CHP’li Birgül Ayman Güler’in parlamentoda anadilde savunma hakkına ilişkin yaptığı konuşma, Kılıçdaroğlu’nun genel başkan oluşundan bugüne partide varolan ulusalcı-özgürlükçü sol ikilemini bir kez daha açığa çıkarttı.

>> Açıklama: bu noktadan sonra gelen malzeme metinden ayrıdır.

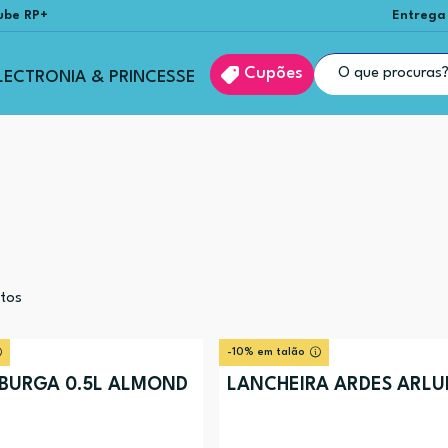
ube RP+
Entrega
Cupões
LECTRONIA & PRINCESSE
tos
-10% em talão
BURGA 0.5L ALMOND
LANCHEIRA ARDES ARL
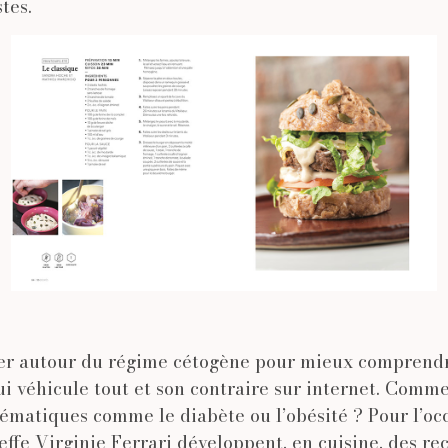
tes.
er autour du régime cétogène pour mieux comprendr
i véhicule tout et son contraire sur internet. Comme
ématiques comme le diabète ou l’obésité ? Pour l’oc
effe Virginie Ferrari développent, en cuisine, des rec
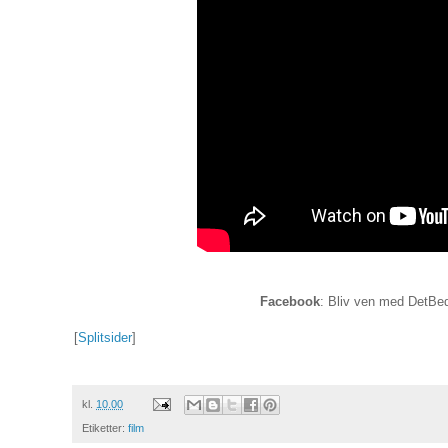
Facebook
: Bliv ven med DetBed
[
Splitsider
]
kl.
10.00
Etiketter:
film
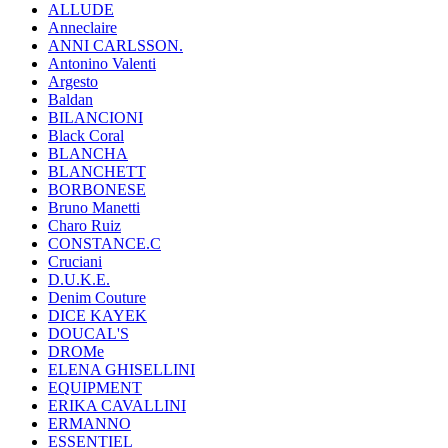
ALLUDE
Anneclaire
ANNI CARLSSON.
Antonino Valenti
Argesto
Baldan
BILANCIONI
Black Coral
BLANCHA
BLANCHETT
BORBONESE
Bruno Manetti
Charo Ruiz
CONSTANCE.C
Cruciani
D.U.K.E.
Denim Couture
DICE KAYEK
DOUCAL'S
DROMe
ELENA GHISELLINI
EQUIPMENT
ERIKA CAVALLINI
ERMANNO
ESSENTIEL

Her ne kadar Güler, sözlerinin akademik bağlamda değerlendirilmesi gerektiğini dillendirse de, mesele bilimsel gerçekliğin nesnelliğiyle açıklanamayacak ölçüde partide Ulusalcı olarak bilinen kesimin Kürt sorununa bakışındaki ilkel öznelliği yansıtmakta.
Partideki ayrışma
Güler’in yaklaşımına parti yönetim kadrolarında destek verenlerin varlığını veri aldığımızda, Baykal sonrası ideolojik kimliğini ağır aksak da olsa yenilemeye, özgürlükçü solun evrenselci okumalarını CHP’de hakim kılmaya çalışan yeni yönetimin, eski CHP’nin Türkiye sosyolojisine ait okumalarını terketmeyenler aracılığılıyla kıskaca alındığını görüyoruz. Öyle olmadığı iddia edilse de, Ulusalcı ve Özgürlükçü Sol şeklindeki ayrışmayı partide yoğunluğu ve politik maliyeti yüksek olan bir ikilem şeklinde düşünmek gerekir.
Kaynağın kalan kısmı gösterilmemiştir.